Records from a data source
....

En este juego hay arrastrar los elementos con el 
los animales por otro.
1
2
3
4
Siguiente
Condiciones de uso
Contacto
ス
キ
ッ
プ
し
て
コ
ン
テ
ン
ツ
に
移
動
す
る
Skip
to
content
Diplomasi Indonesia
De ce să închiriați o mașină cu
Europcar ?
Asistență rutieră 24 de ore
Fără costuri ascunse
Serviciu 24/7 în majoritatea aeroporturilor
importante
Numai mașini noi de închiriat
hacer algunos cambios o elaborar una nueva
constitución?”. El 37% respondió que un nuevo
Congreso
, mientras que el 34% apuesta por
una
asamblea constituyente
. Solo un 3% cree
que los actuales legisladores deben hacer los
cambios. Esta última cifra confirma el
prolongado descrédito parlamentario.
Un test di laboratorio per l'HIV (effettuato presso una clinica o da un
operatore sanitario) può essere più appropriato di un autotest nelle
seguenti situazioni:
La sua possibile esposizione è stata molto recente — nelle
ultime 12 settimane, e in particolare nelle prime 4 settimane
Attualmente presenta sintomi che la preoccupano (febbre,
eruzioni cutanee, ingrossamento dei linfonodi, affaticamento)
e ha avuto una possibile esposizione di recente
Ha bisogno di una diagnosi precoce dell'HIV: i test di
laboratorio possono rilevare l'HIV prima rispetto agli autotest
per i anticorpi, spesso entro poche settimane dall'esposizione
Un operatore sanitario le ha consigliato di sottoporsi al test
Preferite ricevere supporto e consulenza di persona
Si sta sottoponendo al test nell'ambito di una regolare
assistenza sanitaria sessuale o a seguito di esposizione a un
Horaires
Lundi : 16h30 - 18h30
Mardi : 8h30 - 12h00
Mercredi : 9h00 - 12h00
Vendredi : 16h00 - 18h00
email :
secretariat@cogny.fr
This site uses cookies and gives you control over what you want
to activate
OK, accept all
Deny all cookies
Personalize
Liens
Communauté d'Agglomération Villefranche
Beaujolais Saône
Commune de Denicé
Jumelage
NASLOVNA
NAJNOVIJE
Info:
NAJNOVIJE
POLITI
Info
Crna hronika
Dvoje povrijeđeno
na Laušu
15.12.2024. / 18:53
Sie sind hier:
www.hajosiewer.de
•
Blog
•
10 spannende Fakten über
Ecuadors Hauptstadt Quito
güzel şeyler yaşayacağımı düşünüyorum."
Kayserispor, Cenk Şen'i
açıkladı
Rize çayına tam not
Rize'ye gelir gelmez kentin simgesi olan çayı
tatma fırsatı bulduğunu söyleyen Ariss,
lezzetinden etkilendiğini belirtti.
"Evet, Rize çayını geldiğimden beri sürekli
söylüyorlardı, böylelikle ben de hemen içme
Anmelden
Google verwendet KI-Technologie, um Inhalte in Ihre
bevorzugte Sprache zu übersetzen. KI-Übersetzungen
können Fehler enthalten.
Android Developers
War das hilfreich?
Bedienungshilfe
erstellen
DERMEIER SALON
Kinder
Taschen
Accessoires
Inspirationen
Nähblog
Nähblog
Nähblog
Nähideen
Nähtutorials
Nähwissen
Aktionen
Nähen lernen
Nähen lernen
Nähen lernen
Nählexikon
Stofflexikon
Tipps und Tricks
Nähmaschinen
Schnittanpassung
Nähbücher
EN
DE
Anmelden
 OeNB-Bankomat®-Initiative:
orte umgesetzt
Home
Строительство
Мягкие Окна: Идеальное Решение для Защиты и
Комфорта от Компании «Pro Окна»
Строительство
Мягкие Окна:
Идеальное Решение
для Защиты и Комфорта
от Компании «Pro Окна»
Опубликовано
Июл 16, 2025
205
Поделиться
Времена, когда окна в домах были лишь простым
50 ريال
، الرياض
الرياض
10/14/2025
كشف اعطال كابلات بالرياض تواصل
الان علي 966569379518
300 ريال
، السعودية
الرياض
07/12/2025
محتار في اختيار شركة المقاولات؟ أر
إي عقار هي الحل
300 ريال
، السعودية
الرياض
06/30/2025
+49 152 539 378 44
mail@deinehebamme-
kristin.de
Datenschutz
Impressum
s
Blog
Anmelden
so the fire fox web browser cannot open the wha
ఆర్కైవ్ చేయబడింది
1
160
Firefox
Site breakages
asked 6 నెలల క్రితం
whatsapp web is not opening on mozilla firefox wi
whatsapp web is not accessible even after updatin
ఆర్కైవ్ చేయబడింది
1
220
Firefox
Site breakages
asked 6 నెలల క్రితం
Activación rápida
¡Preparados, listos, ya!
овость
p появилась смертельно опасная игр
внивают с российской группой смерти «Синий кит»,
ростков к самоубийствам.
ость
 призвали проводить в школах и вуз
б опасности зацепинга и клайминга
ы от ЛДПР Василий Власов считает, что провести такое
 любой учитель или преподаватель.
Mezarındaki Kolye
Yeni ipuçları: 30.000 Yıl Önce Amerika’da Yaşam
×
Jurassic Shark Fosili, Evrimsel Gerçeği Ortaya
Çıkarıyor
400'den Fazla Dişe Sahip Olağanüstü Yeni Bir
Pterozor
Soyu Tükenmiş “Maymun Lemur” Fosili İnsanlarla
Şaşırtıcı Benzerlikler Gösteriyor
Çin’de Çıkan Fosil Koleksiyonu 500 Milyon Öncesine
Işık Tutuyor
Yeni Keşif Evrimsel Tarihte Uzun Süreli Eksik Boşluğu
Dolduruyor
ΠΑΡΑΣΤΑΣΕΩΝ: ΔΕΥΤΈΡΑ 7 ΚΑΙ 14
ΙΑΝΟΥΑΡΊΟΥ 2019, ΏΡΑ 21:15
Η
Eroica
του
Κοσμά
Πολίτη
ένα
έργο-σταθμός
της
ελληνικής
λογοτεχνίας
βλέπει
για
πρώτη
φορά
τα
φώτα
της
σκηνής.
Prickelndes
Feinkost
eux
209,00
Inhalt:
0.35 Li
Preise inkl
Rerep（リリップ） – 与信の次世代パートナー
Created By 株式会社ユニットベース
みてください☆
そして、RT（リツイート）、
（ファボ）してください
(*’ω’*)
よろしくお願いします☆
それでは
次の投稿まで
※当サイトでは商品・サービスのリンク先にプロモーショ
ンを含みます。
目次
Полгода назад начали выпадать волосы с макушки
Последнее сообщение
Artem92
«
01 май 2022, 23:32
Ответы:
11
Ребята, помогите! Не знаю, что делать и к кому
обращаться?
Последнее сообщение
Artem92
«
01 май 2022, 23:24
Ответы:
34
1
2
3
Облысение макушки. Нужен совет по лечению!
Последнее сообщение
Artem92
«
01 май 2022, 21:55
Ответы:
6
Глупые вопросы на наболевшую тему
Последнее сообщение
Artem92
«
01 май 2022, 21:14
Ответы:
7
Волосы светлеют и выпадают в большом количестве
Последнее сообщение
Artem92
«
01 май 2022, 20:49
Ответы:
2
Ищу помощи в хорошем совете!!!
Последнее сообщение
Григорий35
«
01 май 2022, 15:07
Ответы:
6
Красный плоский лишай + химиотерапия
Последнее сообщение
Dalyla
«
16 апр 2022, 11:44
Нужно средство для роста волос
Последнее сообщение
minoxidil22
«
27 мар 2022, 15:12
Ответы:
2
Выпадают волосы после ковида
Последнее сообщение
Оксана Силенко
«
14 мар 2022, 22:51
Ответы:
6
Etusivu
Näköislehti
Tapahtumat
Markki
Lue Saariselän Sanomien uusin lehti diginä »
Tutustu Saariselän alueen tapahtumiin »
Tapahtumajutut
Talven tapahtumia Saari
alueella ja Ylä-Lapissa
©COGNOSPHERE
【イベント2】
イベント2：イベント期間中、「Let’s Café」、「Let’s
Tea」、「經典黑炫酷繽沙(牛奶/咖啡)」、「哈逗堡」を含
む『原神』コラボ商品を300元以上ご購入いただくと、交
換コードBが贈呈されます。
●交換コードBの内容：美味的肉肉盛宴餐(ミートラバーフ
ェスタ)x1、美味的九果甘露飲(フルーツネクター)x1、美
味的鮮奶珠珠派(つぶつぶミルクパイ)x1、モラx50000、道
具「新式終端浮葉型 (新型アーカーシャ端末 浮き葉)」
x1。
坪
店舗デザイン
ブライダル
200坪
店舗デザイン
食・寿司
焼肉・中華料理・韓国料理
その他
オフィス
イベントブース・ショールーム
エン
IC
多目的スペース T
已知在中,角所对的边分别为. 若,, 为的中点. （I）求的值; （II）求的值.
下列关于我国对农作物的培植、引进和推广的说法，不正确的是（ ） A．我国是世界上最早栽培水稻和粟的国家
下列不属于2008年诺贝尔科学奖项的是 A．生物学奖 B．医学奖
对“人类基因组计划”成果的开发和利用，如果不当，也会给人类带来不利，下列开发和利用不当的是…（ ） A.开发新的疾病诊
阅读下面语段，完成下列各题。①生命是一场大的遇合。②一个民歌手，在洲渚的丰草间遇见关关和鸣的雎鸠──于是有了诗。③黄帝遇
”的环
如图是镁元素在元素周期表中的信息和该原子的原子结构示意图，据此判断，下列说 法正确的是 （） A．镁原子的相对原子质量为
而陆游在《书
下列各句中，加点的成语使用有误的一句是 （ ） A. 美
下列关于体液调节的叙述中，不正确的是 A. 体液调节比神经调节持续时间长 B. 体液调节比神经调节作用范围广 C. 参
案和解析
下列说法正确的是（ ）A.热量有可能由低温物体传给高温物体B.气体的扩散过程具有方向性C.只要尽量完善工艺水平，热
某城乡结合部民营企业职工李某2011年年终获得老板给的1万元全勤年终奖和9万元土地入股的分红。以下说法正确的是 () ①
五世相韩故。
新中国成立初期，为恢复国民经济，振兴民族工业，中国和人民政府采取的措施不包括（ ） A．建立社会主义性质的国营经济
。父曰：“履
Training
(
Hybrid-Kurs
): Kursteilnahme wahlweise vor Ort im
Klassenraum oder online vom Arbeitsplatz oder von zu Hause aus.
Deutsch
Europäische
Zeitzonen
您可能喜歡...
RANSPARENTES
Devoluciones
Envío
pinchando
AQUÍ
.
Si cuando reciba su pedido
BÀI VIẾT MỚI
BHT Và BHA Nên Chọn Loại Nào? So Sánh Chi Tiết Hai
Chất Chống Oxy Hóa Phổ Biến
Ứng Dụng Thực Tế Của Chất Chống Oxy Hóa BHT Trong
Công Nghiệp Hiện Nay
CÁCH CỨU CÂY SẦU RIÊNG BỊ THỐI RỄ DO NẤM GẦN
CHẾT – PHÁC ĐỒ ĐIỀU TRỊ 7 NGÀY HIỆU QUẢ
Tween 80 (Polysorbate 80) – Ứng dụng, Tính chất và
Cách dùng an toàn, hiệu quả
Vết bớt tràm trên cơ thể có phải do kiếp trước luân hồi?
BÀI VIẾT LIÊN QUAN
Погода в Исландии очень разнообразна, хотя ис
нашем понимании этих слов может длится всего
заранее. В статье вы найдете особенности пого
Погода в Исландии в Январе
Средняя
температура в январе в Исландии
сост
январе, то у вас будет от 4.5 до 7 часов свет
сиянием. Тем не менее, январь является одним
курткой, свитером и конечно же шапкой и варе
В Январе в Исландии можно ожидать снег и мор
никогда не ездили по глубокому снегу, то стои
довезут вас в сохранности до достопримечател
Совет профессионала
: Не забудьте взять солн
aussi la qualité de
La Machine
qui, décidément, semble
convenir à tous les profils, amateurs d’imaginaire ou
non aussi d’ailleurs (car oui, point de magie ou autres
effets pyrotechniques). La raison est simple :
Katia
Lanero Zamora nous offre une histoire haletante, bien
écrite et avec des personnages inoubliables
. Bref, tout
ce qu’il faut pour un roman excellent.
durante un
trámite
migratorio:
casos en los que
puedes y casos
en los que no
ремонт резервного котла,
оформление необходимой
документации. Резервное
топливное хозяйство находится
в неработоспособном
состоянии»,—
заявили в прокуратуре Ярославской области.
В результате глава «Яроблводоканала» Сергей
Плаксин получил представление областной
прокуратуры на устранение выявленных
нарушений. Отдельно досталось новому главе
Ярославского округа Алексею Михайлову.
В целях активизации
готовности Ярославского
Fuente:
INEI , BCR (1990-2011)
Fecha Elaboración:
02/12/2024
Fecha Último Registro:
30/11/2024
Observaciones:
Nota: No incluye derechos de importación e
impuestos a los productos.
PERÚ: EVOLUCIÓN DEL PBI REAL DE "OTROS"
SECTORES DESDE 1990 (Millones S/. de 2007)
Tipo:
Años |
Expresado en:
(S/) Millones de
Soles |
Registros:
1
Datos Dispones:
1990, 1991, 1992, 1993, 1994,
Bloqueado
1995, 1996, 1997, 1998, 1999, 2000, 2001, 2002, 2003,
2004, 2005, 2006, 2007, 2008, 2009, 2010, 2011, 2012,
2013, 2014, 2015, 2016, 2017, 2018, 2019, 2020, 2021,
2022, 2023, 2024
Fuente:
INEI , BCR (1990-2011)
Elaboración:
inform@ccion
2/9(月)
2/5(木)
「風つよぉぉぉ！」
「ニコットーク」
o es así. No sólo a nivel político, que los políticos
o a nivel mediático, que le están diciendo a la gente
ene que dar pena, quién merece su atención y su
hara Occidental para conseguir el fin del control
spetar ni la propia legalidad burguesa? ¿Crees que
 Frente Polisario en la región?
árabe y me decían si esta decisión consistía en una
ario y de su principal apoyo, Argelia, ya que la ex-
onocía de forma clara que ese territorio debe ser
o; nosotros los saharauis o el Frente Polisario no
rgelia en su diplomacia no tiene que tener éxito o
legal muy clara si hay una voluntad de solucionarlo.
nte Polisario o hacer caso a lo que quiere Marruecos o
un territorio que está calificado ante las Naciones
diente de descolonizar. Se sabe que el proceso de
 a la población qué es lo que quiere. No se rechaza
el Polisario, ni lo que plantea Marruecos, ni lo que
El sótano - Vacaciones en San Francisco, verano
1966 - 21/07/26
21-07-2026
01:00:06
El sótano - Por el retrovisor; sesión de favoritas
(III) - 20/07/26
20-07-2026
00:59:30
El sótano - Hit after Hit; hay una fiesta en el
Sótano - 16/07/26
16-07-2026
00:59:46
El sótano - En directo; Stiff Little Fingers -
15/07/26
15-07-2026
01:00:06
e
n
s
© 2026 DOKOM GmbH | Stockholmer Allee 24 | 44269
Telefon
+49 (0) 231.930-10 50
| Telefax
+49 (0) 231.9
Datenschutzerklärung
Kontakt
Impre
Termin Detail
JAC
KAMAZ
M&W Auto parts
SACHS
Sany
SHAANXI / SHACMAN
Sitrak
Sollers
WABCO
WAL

....

- [ASSIGNMENT] The lines from the first of the entries through the line holding "Un operatore sanitario" are to be restated word for word, and no others.

- [EXERCISE SOLUTION]
En este juego hay arrastrar los elementos con el 
los animales por otro.
1
2
3
4
Siguiente
Condiciones de uso
Contacto
ス
キ
ッ
プ
し
て
コ
ン
テ
ン
ツ
に
移
動
す
る
Skip
to
content
Diplomasi Indonesia
De ce să închiriați o mașină cu
Europcar ?
Asistență rutieră 24 de ore
Fără costuri ascunse
Serviciu 24/7 în majoritatea aeroporturilor
importante
Numai mașini noi de închiriat
hacer algunos cambios o elaborar una nueva
constitución?”. El 37% respondió que un nuevo
Congreso
, mientras que el 34% apuesta por
una
asamblea constituyente
. Solo un 3% cree
que los actuales legisladores deben hacer los
cambios. Esta última cifra confirma el
prolongado descrédito parlamentario.
Un test di laboratorio per l'HIV (effettuato presso una clinica o da un
operatore sanitario) può essere più appropriato di un autotest nelle
seguenti situazioni:
La sua possibile esposizione è stata molto recente — nelle
ultime 12 settimane, e in particolare nelle prime 4 settimane
Attualmente presenta sintomi che la preoccupano (febbre,
eruzioni cutanee, ingrossamento dei linfonodi, affaticamento)
e ha avuto una possibile esposizione di recente
Ha bisogno di una diagnosi precoce dell'HIV: i test di
laboratorio possono rilevare l'HIV prima rispetto agli autotest
per i anticorpi, spesso entro poche settimane dall'esposizione
Un operatore sanitario le ha consigliato di sottoporsi al test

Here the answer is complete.